Freshly-installed Smith weighed in on the hardships students could face during COVID-19, especially as Judicial Council regulations on communications leave them with “very limited opportunities” to garner support.

“Communication is limited and it’s hard for a group of individuals to reach 700 people and that include things such as social media,” Smith said. “You have an issue of people not reading certain captions or posts, but also spreading those posts with people who they don’t already follow.”

Zahm House senator, sophomore Henry Bates, said it perhaps would not be prudent to have students petition in face of increasing COVID-19 cases on campus.

“One thing that stood out to me is the personal interaction nature of petitioning,” he said. “I think that if we’re going to still encourage students to get to the 700 signature number by Friday, I don’t know that that is the best idea, especially considering the rise in our COVID cases, to encourage people to go out and get so many more signatures over the next few days.”

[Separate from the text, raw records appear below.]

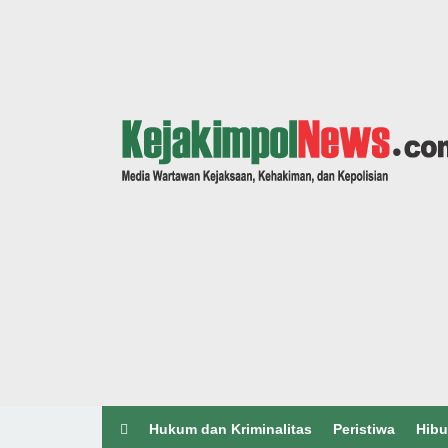
Hukum dan Kriminalitas
Peristiwa
Hibu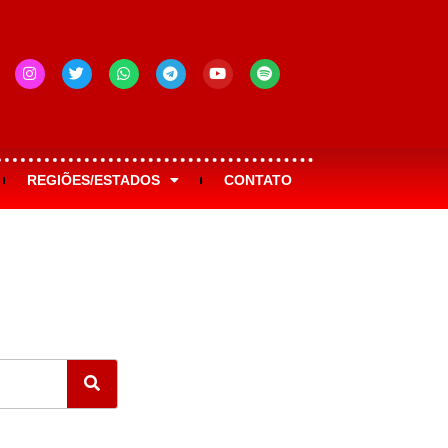
REGIÕES/ESTADOS
CONTATO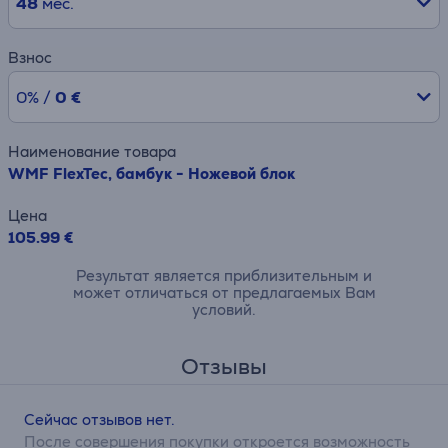
48
мес.
Взнос
0% /
0 €
Наименование товара
WMF FlexTec, бамбук - Ножевой блок
Цена
105.99 €
Результат является приблизительным и
может отличаться от предлагаемых Вам
условий.
Отзывы
Сейчас отзывов нет.
После совершения покупки откроется возможность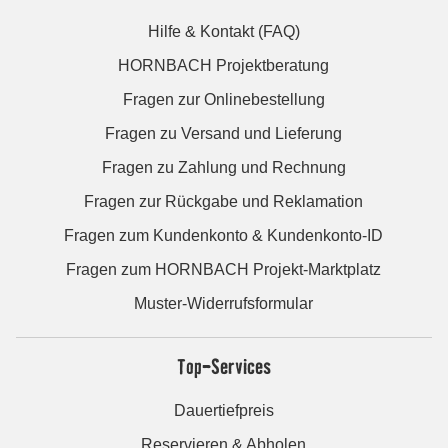
Hilfe & Kontakt (FAQ)
HORNBACH Projektberatung
Fragen zur Onlinebestellung
Fragen zu Versand und Lieferung
Fragen zu Zahlung und Rechnung
Fragen zur Rückgabe und Reklamation
Fragen zum Kundenkonto & Kundenkonto-ID
Fragen zum HORNBACH Projekt-Marktplatz
Muster-Widerrufsformular
Top-Services
Dauertiefpreis
Reservieren & Abholen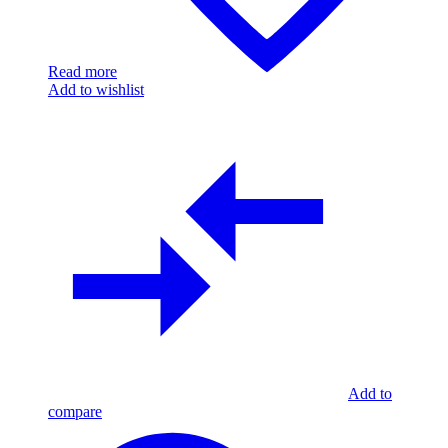
Read more
Add to wishlist
Add to
compare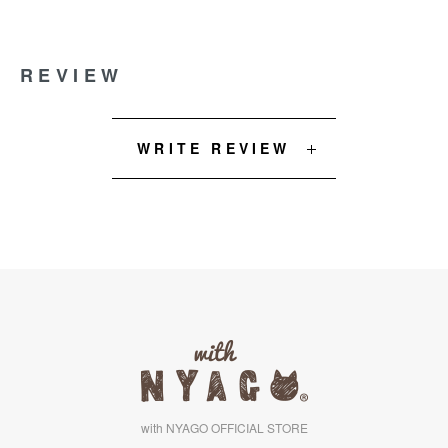
REVIEW
WRITE REVIEW
with NYAGO OFFICIAL STORE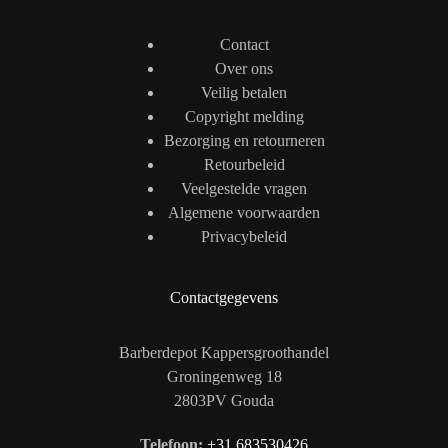
Contact
Over ons
Veilig betalen
Copyright melding
Bezorging en retourneren
Retourbeleid
Veelgestelde vragen
Algemene voorwaarden
Privacybeleid
Contactgegevens
Barberdepot Kappersgroothandel
Groningenweg 18
2803PV Gouda
Telefoon:
+31 683530426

Despite the lengthy deliberation, no official resolution resulted from it. To entertain the issue, the senate would have required unanimous consent. Noticing the lack of agreement, Alumni Hall senator Dan Baudendistel remarked “it seems like we’re beating a dead horse.”

“This is an example of a constitutionally mandated stipulation as to the number of signatures required,” Davis said. “You don’t have to do anything. It just initiatives you should talk about because it is relevant.”

As it stands, the Elections Committee will review petitioning tickets and grant them an extension, if they deem it to be appropriate.